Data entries
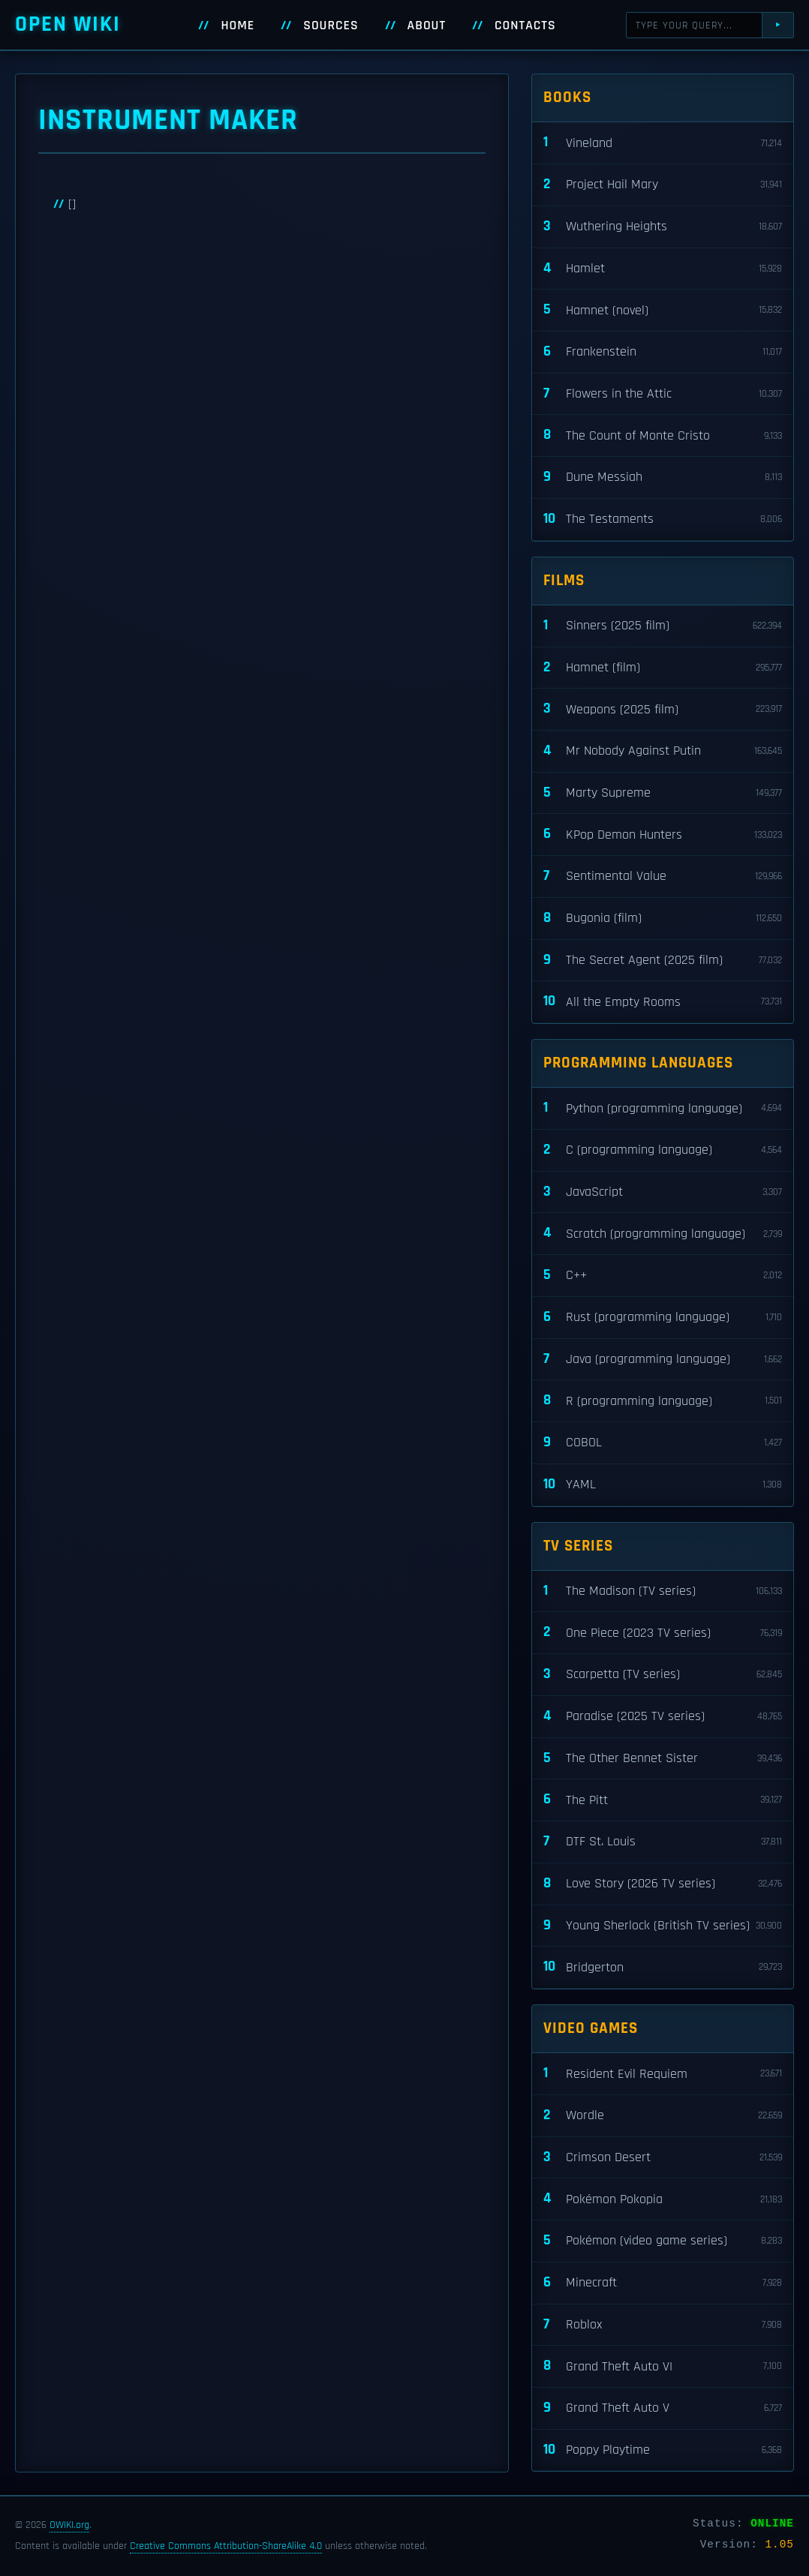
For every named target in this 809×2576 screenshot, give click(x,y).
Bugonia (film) (662, 918)
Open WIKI (68, 24)
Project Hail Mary (662, 185)
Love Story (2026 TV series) (662, 1884)
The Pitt (662, 1800)
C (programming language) (662, 1150)
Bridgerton (662, 1967)
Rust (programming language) (662, 1317)
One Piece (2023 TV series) (662, 1632)
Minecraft (662, 2283)
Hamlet (662, 269)
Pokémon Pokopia (662, 2199)
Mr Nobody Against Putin (662, 751)
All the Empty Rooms (662, 1001)
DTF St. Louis (662, 1842)
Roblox (662, 2325)
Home (237, 25)
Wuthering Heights (662, 227)
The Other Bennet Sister (662, 1758)
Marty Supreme (662, 793)
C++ (662, 1275)
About (427, 25)
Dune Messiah (662, 477)
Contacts (525, 25)
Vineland (662, 143)
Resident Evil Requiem (662, 2073)
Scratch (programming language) (662, 1233)
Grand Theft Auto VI (662, 2366)
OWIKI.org (69, 2525)
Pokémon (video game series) (662, 2241)
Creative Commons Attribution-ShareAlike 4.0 (226, 2546)
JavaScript (662, 1192)
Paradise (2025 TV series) (662, 1716)
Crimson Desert (662, 2157)
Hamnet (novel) (662, 310)
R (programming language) (662, 1401)
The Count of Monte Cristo (662, 435)
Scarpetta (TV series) (662, 1674)
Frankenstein (662, 352)
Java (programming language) (662, 1359)
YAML (662, 1485)
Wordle (662, 2115)
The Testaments (662, 519)
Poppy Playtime (662, 2450)
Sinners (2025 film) (662, 626)
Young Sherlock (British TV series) (662, 1926)
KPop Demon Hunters (662, 834)
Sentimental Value (662, 876)
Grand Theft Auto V (662, 2408)
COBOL (662, 1443)
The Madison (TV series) (662, 1591)
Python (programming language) (662, 1108)
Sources (330, 25)
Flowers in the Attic (662, 394)
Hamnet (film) (662, 668)
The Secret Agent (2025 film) (662, 960)
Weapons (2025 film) (662, 709)
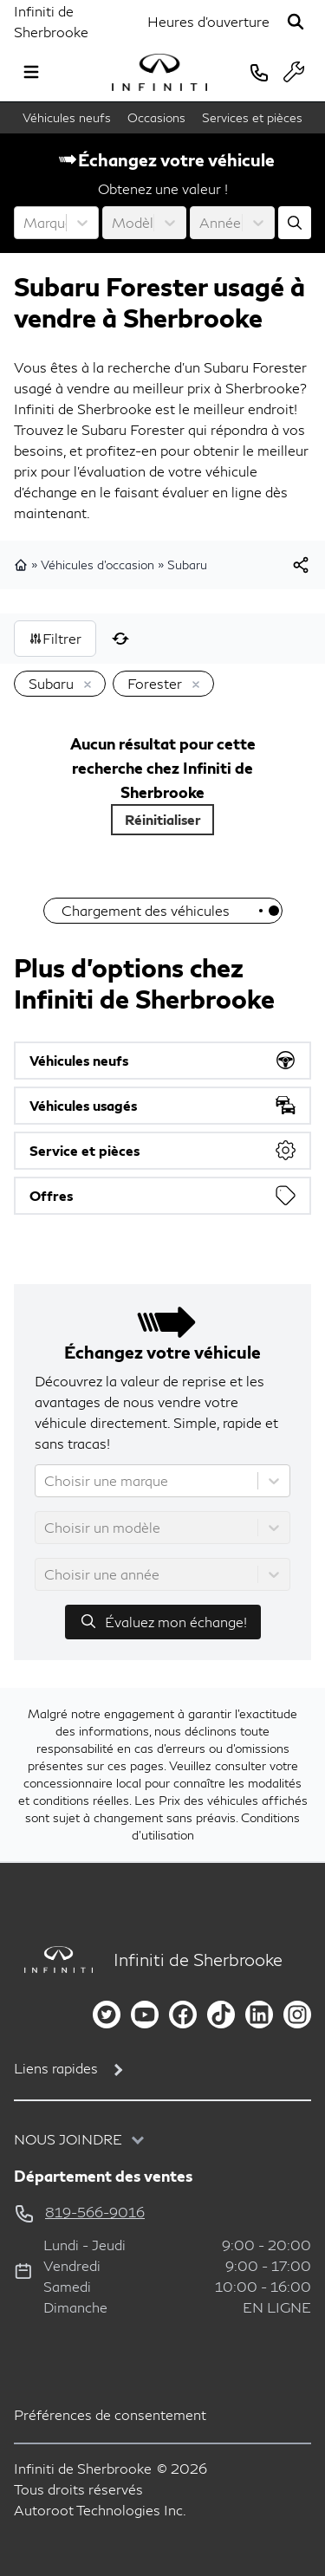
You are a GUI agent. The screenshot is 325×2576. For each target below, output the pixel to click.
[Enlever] (84, 685)
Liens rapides (56, 2068)
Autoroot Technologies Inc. (100, 2509)
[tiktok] (221, 2014)
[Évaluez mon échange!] (294, 222)
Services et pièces (252, 117)
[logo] (159, 72)
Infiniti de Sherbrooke (51, 21)
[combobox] (25, 222)
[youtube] (145, 2014)
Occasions (156, 117)
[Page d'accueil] (53, 1959)
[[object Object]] (300, 565)
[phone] (259, 72)
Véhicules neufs (67, 117)
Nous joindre (68, 2139)
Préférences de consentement (110, 2414)
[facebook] (183, 2014)
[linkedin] (259, 2014)
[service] (293, 72)
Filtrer (55, 638)
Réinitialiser (163, 819)
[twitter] (106, 2014)
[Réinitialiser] (120, 638)
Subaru (187, 564)
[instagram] (297, 2014)
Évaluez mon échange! (163, 1621)
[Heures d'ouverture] (208, 22)
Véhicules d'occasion (97, 564)
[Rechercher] (295, 21)
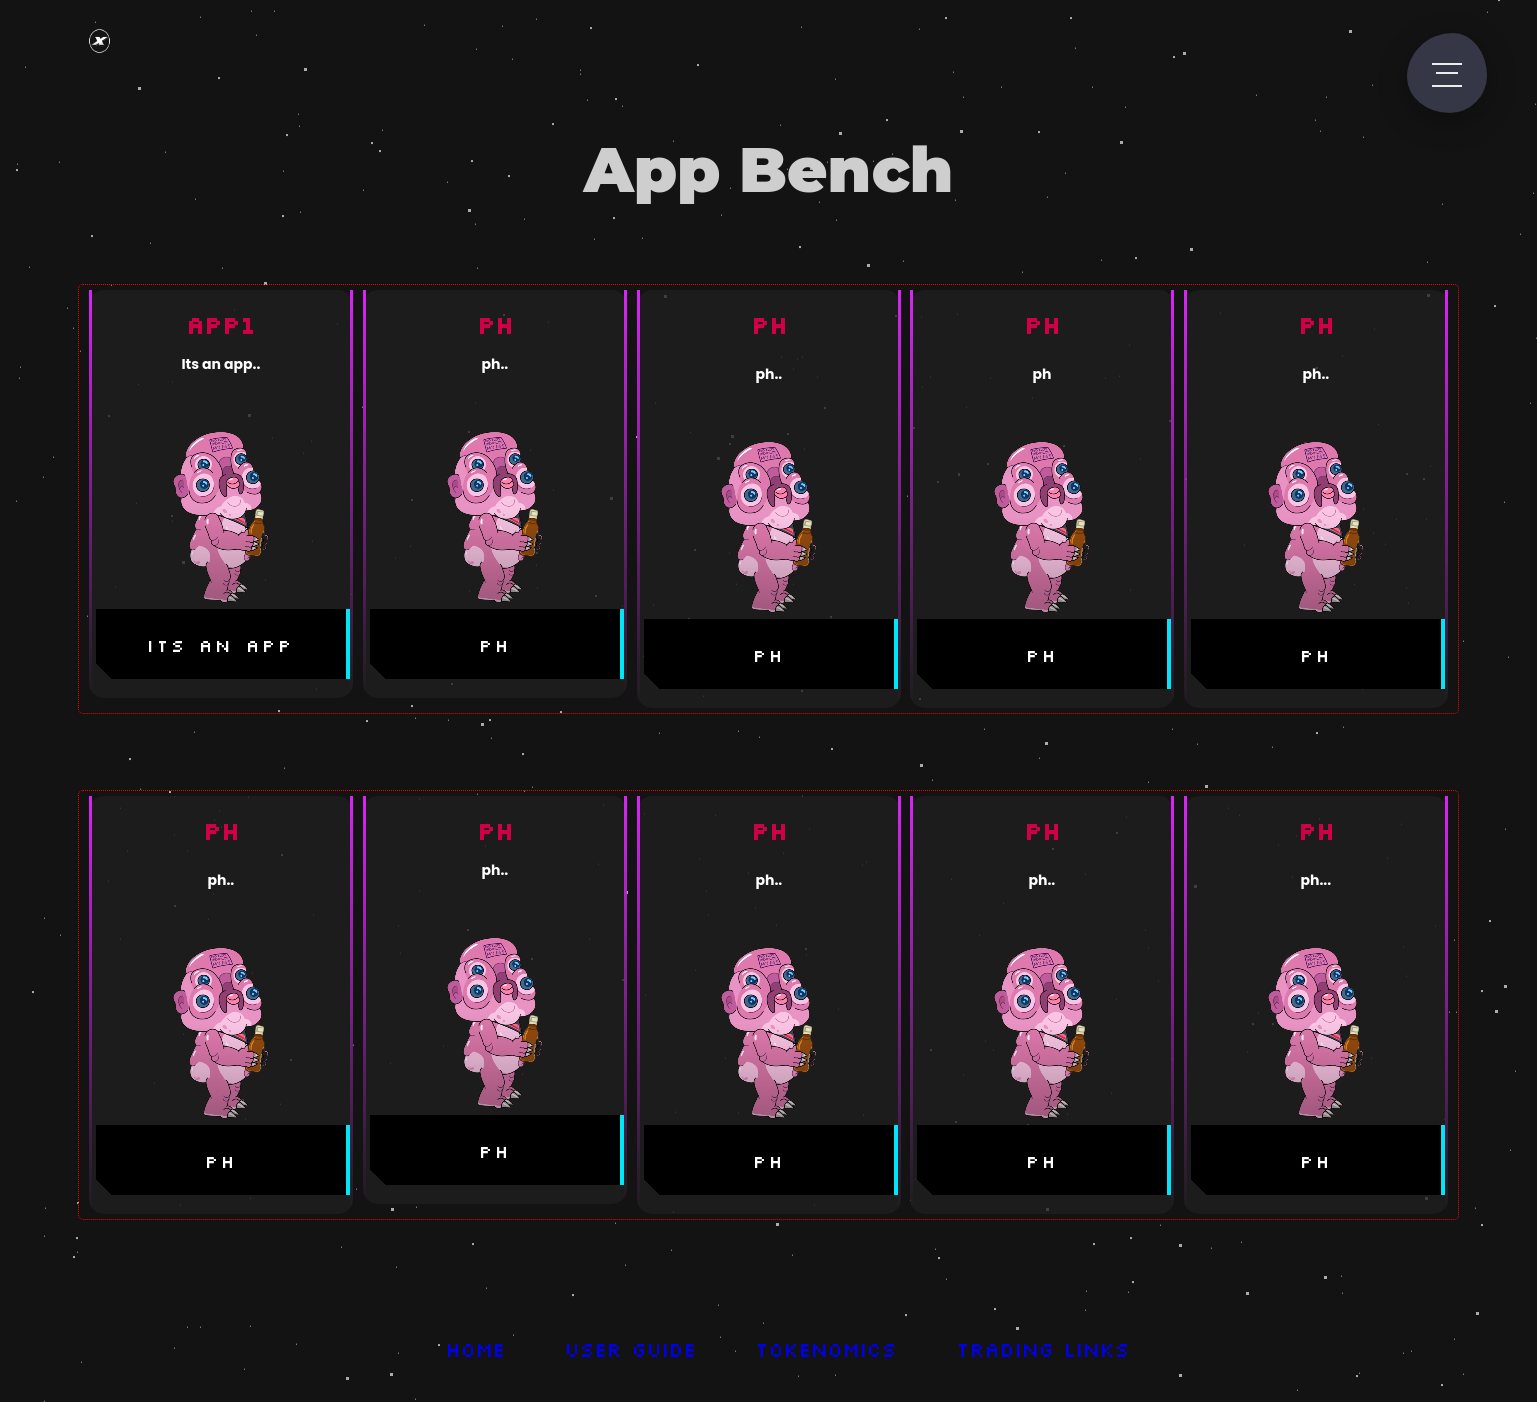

PROBLEM TO SOLVE: Please return, exactly as written, the lines from the first line of the records above through the line containing "Bridgerton (662, 1967)", both included, leaving out any pictures.

RESULT FOR THIS EXERCISE:
For every named target in this 809×2576 screenshot, give click(x,y).
Bugonia (film) (662, 918)
Open WIKI (68, 24)
Project Hail Mary (662, 185)
Love Story (2026 TV series) (662, 1884)
The Pitt (662, 1800)
C (programming language) (662, 1150)
Bridgerton (662, 1967)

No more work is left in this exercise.